Vie des marques

Bel, catalyseur de l’agriculture régénératrice

09/06/2023

Avec un objectif d’une production propre en totalité issue de filières régénératrices dans douze ans, la marque fromagère, de plus en plus végétale, agit en pionnière de la transition alimentaire et de la responsabilité environnementale. Entretien avec Élodie Parre, directrice du développement durable, groupe Bel.

Notre système agroalimentaire, par ses effets néfastes sur la biodiversité, atteint ses limites. Comment se positionne le groupe Bel dans la transition des modèles agricoles ?

Élodie Parre : Le modèle agro-alimentaire que nous connaissons n’est plus tenable. Avec des pratiques d’agriculture parfois intensives, il contribue à l’érosion de la biodiversité, il appauvrit les ressources hydriques, il est responsable, de la ferme à l’assiette, d’un tiers des émissions de gaz à effet de serre dans le monde.

Certains n’y voient qu’un problème, nous y voyons notre premier levier d’action, celui dont chacun peut s’emparer. Chez Bel, nous préparons le futur de l’alimentation, avec la volonté de répondre aux besoins alimentaires et nutritionnels d’une population croissante, tout en préservant les ressources de la planète. Pour cela, nous nous engageons de la fourche à la fourchette, pour relever trois défis : soutenir la transition écologique du modèle agricole, équilibrer notre portefeuille de produits entre une offre laitière et une offre fruitière et végétale, et lutter contre le gaspillage alimentaire.

Il est temps de réinventer notre modèle agroalimentaire, en commençant par l’agriculture. Car la solution se trouve sous nos pieds. On parle d’agriculture régénératrice, et cela regroupe un ensemble de techniques agricoles qui replace le sol au cœur de toutes les pratiques. Une terre préservée, ce sont du lait et des pommes sains, nutritifs et de qualité pour nos produits.

Une alliance ouverte à tous

Qu’est-ce que l’« Alliance », et à qui s’adresse votre appel à la rejoindre « pour une agriculture régénératrice » ?
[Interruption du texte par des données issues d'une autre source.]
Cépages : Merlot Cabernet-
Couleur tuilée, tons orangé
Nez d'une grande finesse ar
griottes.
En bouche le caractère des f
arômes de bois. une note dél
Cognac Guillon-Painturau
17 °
E. P. : Nous sommes engagés depuis de nombreuses années dans la transition des modèles agricoles. Partenaire du WWF France depuis dix ans, nous avons construit avec lui notre charte pour un amont laitier durable qui vise à promouvoir le pâturage et l’alimentation locale. Pour notre filière fruit, nous nous approvisionnons auprès de vergers labélisés « Vergers écoresponsables », premier label du rayon fruits et légumes : il s’appuie sur les principes de la production fruitière intégrée, privilégiant l’observation des vergers, les méthodes de lutte biologique et les techniques de pointe permettant d’assurer une production de qualité pour tous.
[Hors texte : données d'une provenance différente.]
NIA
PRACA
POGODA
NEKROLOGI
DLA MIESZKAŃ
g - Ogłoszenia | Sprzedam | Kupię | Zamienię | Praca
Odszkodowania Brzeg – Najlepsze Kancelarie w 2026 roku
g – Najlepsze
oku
En renforçant notre démarche, nous ambitionnons demain d’avoir la totalité de notre lait et de nos pommes issus de l’agriculture régénératrice en 2030, et d’étendre cet objectif à toutes nos matières premières principales en 2035. Et au-delà de Bel, c’est l’ensemble des maillons de notre écosystème que nous souhaitons rassembler. L’Alliance pour l’agriculture régénératrice est ouverte à tous les acteurs qui pensent, comme notre groupe, que nous devons unir nos forces, créer un mouvement pour que l’agriculture régénératrice devienne la norme pour tous et partout. Nous devons travailler avec toutes les filières, d’autres entreprises de l’agroalimentaire, des coopératives, des éleveurs, des distributeurs, des experts, les consommateurs… Cette Alliance se veut internationale, car les enjeux sont mondiaux.

Comment l’agriculture régénératrice peut-elle devenir « la norme pour tous et partout » ?
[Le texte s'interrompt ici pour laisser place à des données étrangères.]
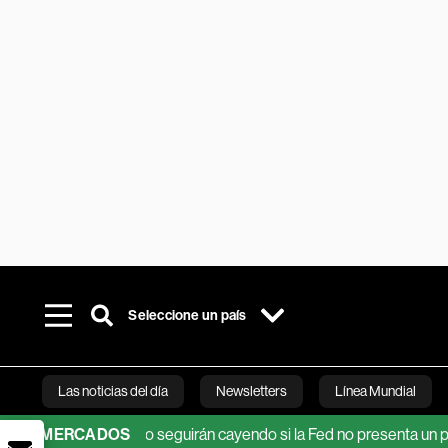
Seleccione un país
Las noticias del día
Newsletters
Línea Mundial
onos del Tesoro seguirán cayendo si la Fed no presenta un plan cla
MERCADOS
Bloomberg 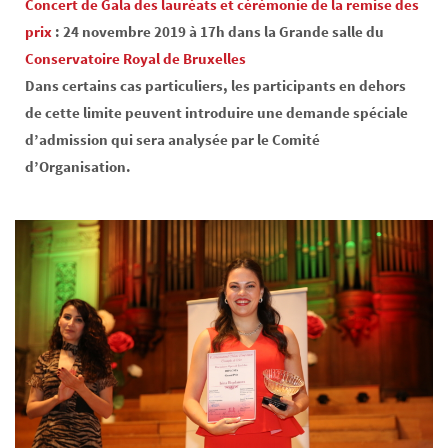
Concert de Gala des lauréats et cérémonie de la remise des
prix
: 24 novembre 2019 à 17h dans la Grande salle du
Conservatoire Royal de Bruxelles
Dans certains cas particuliers, les participants en dehors
de cette limite peuvent introduire une demande spéciale
d’admission qui sera analysée par le Comité
d’Organisation.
E. P. : Elle le deviendra dès lors que nous aurons démontré que ces pratiques fonctionnent et ont de véritables effets. C’est pourquoi  nous devons unir nos forces et agir très concrètement, aller au-delà des intentions. C’est cet état d’esprit qui doit animer l’Alliance. La nature fait bien les choses, elle doit nous inspirer. Dans un écosystème les maillons interagissent, travaillent ensemble ; nous voulons en quelque sorte imiter ce modèle qui a fait ses preuves, et au sein de l’Alliance rassembler les expertises, mutualiser les efforts au service de l’agriculture régénératrice.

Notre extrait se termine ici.